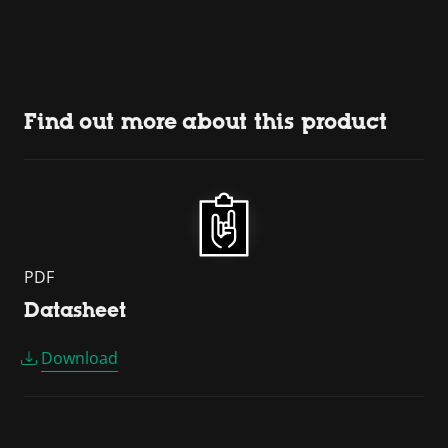
Find out more about this product
PDF
Datasheet
Download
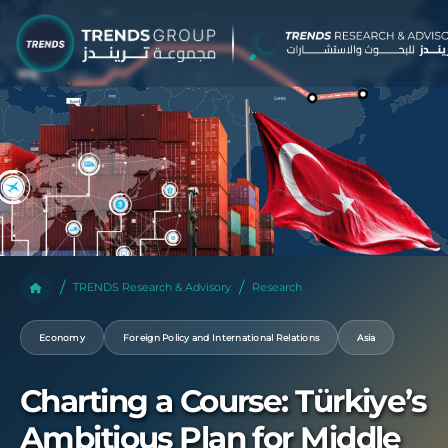
TRENDS Research & Advisory
Research
Economy
Foreign Policy and International Relations
Asia
Charting a Course: Türkiye’s
Ambitious Plan for Middle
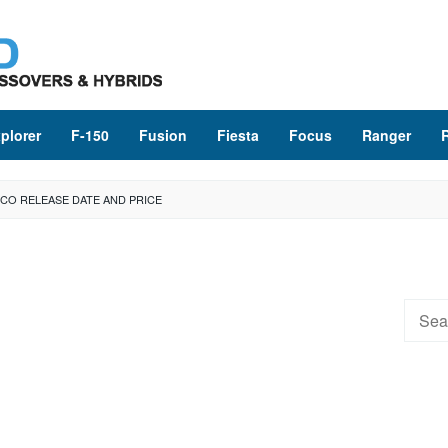
plorer
F-150
Fusion
Fiesta
Focus
Ranger
CO RELEASE DATE AND PRICE
Searc
for:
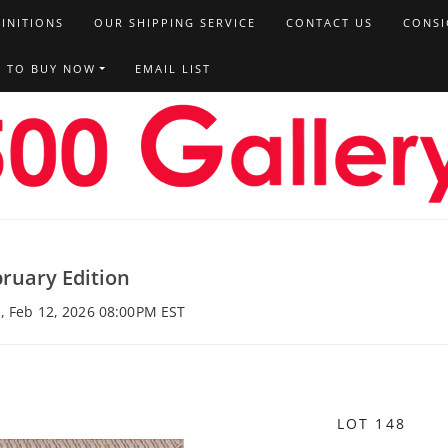
FINITIONS
OUR SHIPPING SERVICE
CONTACT US
CONSI
T TO BUY NOW
EMAIL LIST
ruary Edition
, Feb 12, 2026 08:00PM EST
LOT 148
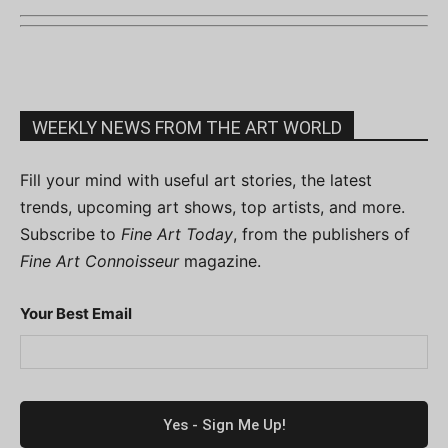
WEEKLY NEWS FROM THE ART WORLD
Fill your mind with useful art stories, the latest
trends, upcoming art shows, top artists, and more.
Subscribe to
Fine Art Today
, from the publishers of
Fine Art Connoisseur
magazine.
Your Best Email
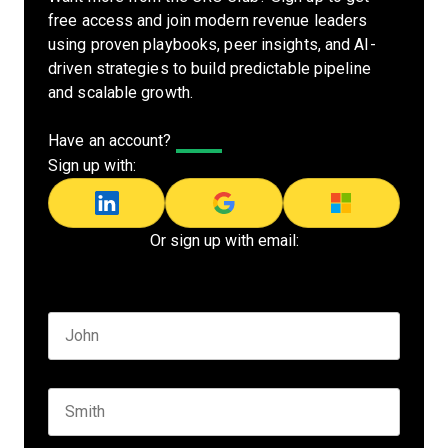
free access and join modern revenue leaders
using proven playbooks, peer insights, and AI-
driven strategies to build predictable pipeline
and scalable growth.
Have an account?
Log In
Sign up with:
Or sign up with email:
Name
*
First name
Last name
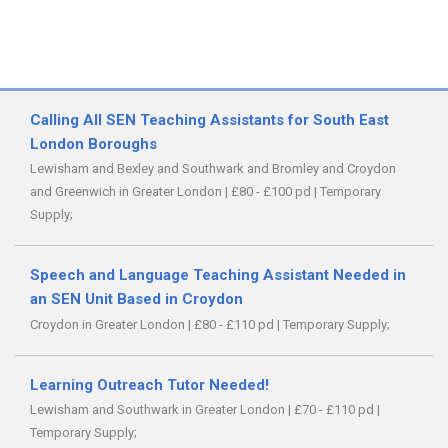
Calling All SEN Teaching Assistants for South East
London Boroughs
Lewisham and Bexley and Southwark and Bromley and Croydon
and Greenwich in Greater London
|
£80 - £100 pd
|
Temporary
Supply;
Speech and Language Teaching Assistant Needed in
an SEN Unit Based in Croydon
Croydon in Greater London
|
£80 - £110 pd
|
Temporary Supply;
Learning Outreach Tutor Needed!
Lewisham and Southwark in Greater London
|
£70 - £110 pd
|
Temporary Supply;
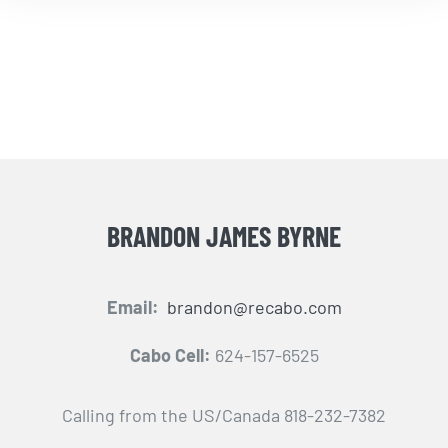
BRANDON JAMES BYRNE
Email:
brandon@recabo.com
Cabo Cell:
624-157-6525
Calling from the US/Canada 818-232-7382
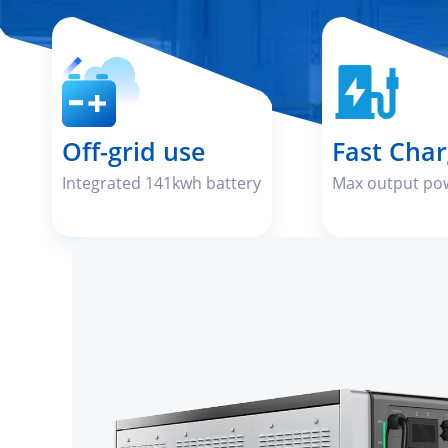
Off-grid use
Fast Char
Integrated 141kwh battery
Max output po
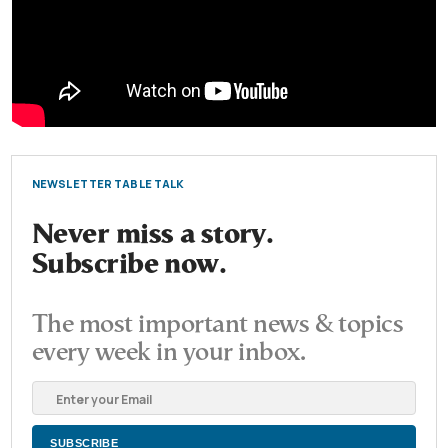
NEWSLETTER TABLE TALK
Never miss a story.
Subscribe now.
The most important news & topics
every week in your inbox.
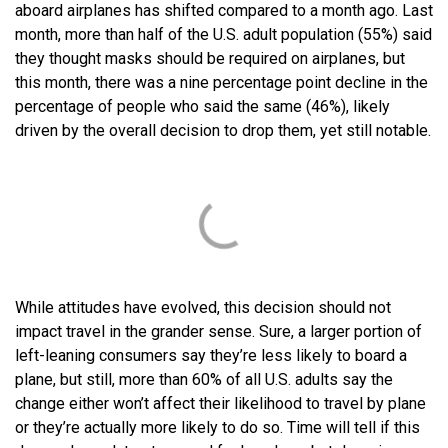
aboard airplanes has shifted compared to a month ago. Last
month, more than half of the U.S. adult population (55%) said
they thought masks should be required on airplanes, but
this month, there was a nine percentage point decline in the
percentage of people who said the same (46%), likely
driven by the overall decision to drop them, yet still notable.
While attitudes have evolved, this decision should not
impact travel in the grander sense. Sure, a larger portion of
left-leaning consumers say they’re less likely to board a
plane, but still, more than 60% of all U.S. adults say the
change either won’t affect their likelihood to travel by plane
or they’re actually more likely to do so. Time will tell if this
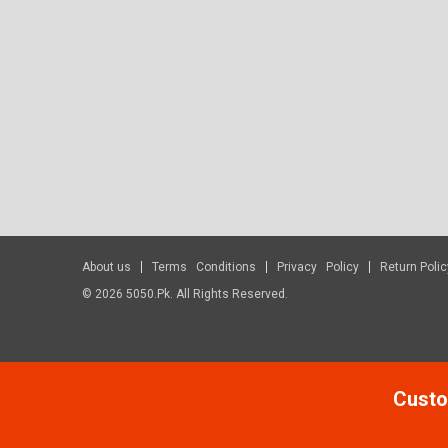
About us
Terms Conditions
Privacy Policy
Return Polic
© 2026 5050.pk. All Rights Reserved.
Custo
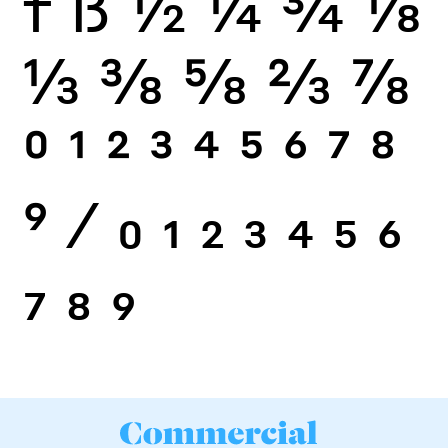
f
ß
½
¼
¾
⅛
⅓
⅜
⅝
⅔
⅞
0
1
2
3
4
5
6
7
8
9
⁄
0
1
2
3
4
5
6
7
8
9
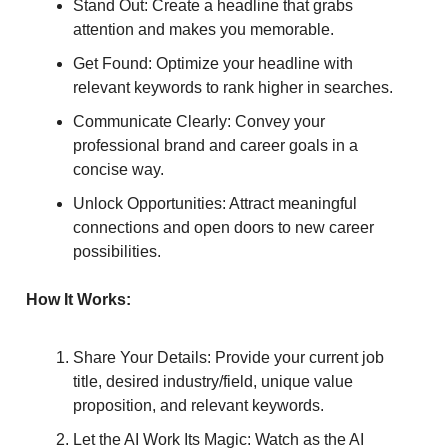
Stand Out: Create a headline that grabs
attention and makes you memorable.
Get Found: Optimize your headline with
relevant keywords to rank higher in searches.
Communicate Clearly: Convey your
professional brand and career goals in a
concise way.
Unlock Opportunities: Attract meaningful
connections and open doors to new career
possibilities.
How It Works:
Share Your Details: Provide your current job
title, desired industry/field, unique value
proposition, and relevant keywords.
Let the AI Work Its Magic: Watch as the AI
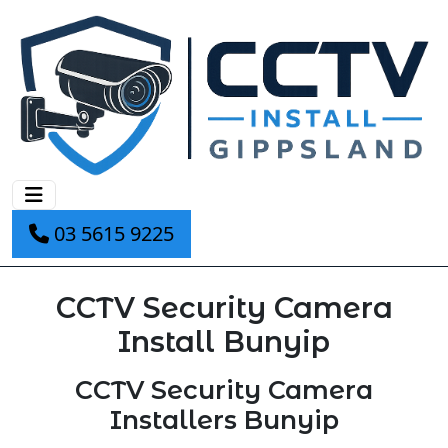
03 5615 9225
CCTV Security Camera
Install Bunyip
CCTV Security Camera
Installers Bunyip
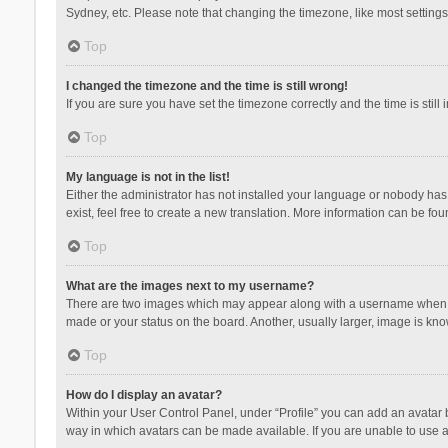
Sydney, etc. Please note that changing the timezone, like most settings,
Top
I changed the timezone and the time is still wrong!
If you are sure you have set the timezone correctly and the time is still 
Top
My language is not in the list!
Either the administrator has not installed your language or nobody has 
exist, feel free to create a new translation. More information can be fou
Top
What are the images next to my username?
There are two images which may appear along with a username when vie
made or your status on the board. Another, usually larger, image is kn
Top
How do I display an avatar?
Within your User Control Panel, under “Profile” you can add an avatar b
way in which avatars can be made available. If you are unable to use a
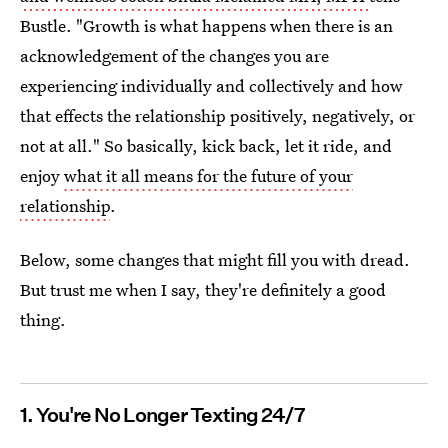
Bustle. "Growth is what happens when there is an
acknowledgement of the changes you are
experiencing individually and collectively and how
that effects the relationship positively, negatively, or
not at all." So basically, kick back, let it ride, and
enjoy
what it all means for the future of your
relationship
.
Below, some changes that might fill you with dread.
But trust me when I say, they're definitely a good
thing.
1. You're No Longer Texting 24/7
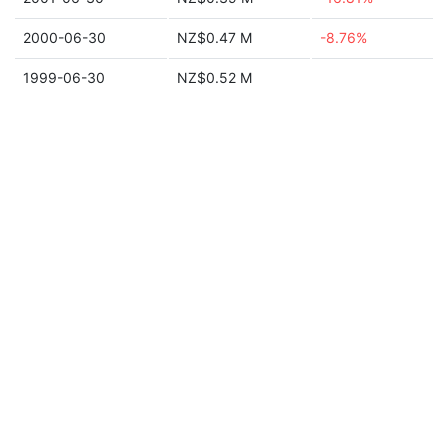
2000-06-30
NZ$0.47 M
-8.76%
1999-06-30
NZ$0.52 M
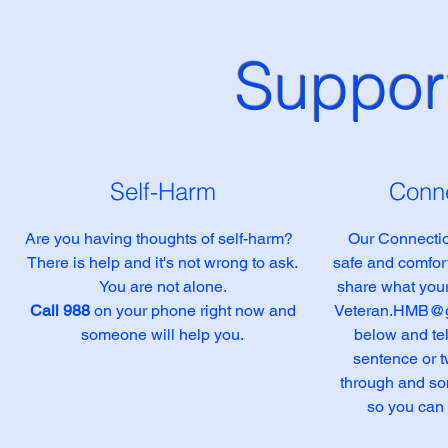
Support
Self-Harm
Conne
Are you having thoughts of self-harm?
Our Connectio
There is help and it's not wrong to ask.
safe and comfort
You are not alone.
share what your
Call 988
on your phone right now and
Veteran.HMB@g
someone will help you.
below and tel
sentence or 
through and so
so you can 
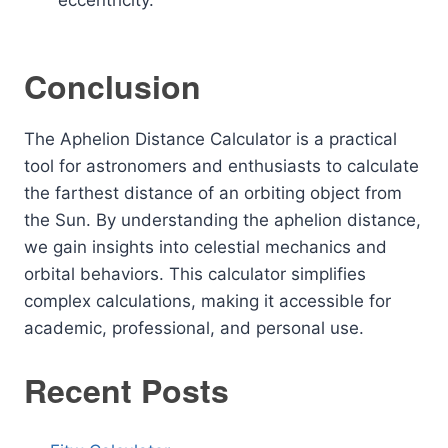
eccentricity.
Conclusion
The Aphelion Distance Calculator is a practical
tool for astronomers and enthusiasts to calculate
the farthest distance of an orbiting object from
the Sun. By understanding the aphelion distance,
we gain insights into celestial mechanics and
orbital behaviors. This calculator simplifies
complex calculations, making it accessible for
academic, professional, and personal use.
Recent Posts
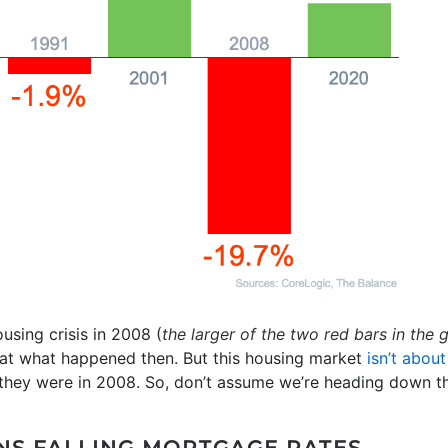
sing crisis in 2008 (
the larger of the two red bars in the
at what happened then. But this housing market
isn’t about
n they were in 2008. So, don’t assume we’re heading down t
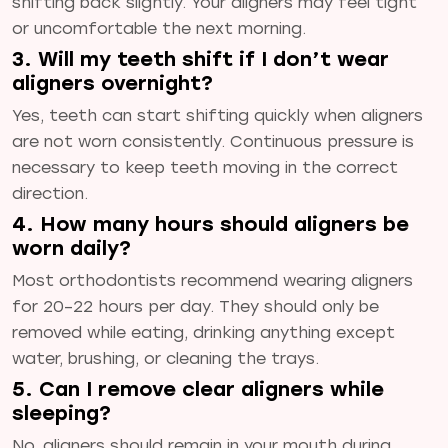
shifting back slightly. Your aligners may feel tight
or uncomfortable the next morning.
3. Will my teeth shift if I don’t wear
aligners overnight?
Yes, teeth can start shifting quickly when aligners
are not worn consistently. Continuous pressure is
necessary to keep teeth moving in the correct
direction.
4. How many hours should aligners be
worn daily?
Most orthodontists recommend wearing aligners
for 20–22 hours per day. They should only be
removed while eating, drinking anything except
water, brushing, or cleaning the trays.
5. Can I remove clear aligners while
sleeping?
No, aligners should remain in your mouth during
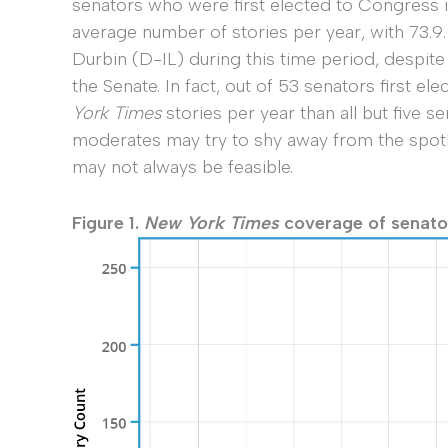
senators who were first elected to Congress in
average number of stories per year, with 73.9
Durbin (D-IL) during this time period, despite
the Senate. In fact, out of 53 senators first e
York Times
stories per year than all but five se
moderates may try to shy away from the spotl
may not always be feasible.
Figure 1.
New York Times
coverage of senators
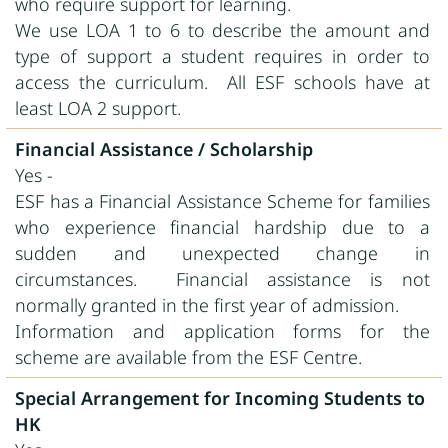
who require support for learning.
We use LOA 1 to 6 to describe the amount and
type of support a student requires in order to
access the curriculum. All ESF schools have at
least LOA 2 support.
Financial Assistance / Scholarship
Yes -
ESF has a Financial Assistance Scheme for families
who experience financial hardship due to a
sudden and unexpected change in
circumstances. Financial assistance is not
normally granted in the first year of admission.
Information and application forms for the
scheme are available from the ESF Centre.
Special Arrangement for Incoming Students to
HK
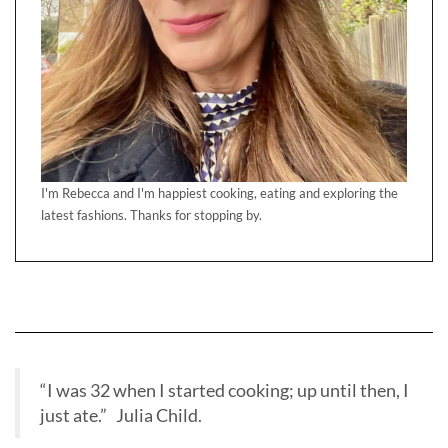
I'm Rebecca and I'm happiest cooking, eating and exploring the
latest fashions. Thanks for stopping by.
“I was 32 when I started cooking; up until then, I
just ate.” Julia Child.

▶ _Task brief_
Write out again, exactly, each line from the one containing "who experience financial hardship due to a" through the last line of the entries, and omit every picture.

▶ _Exercise answer_
who experience financial hardship due to a
sudden and unexpected change in
circumstances. Financial assistance is not
normally granted in the first year of admission.
Information and application forms for the
scheme are available from the ESF Centre.
Special Arrangement for Incoming Students to
HK
I'm Rebecca and I'm happiest cooking, eating and exploring the
latest fashions. Thanks for stopping by.
“I was 32 when I started cooking; up until then, I
just ate.” Julia Child.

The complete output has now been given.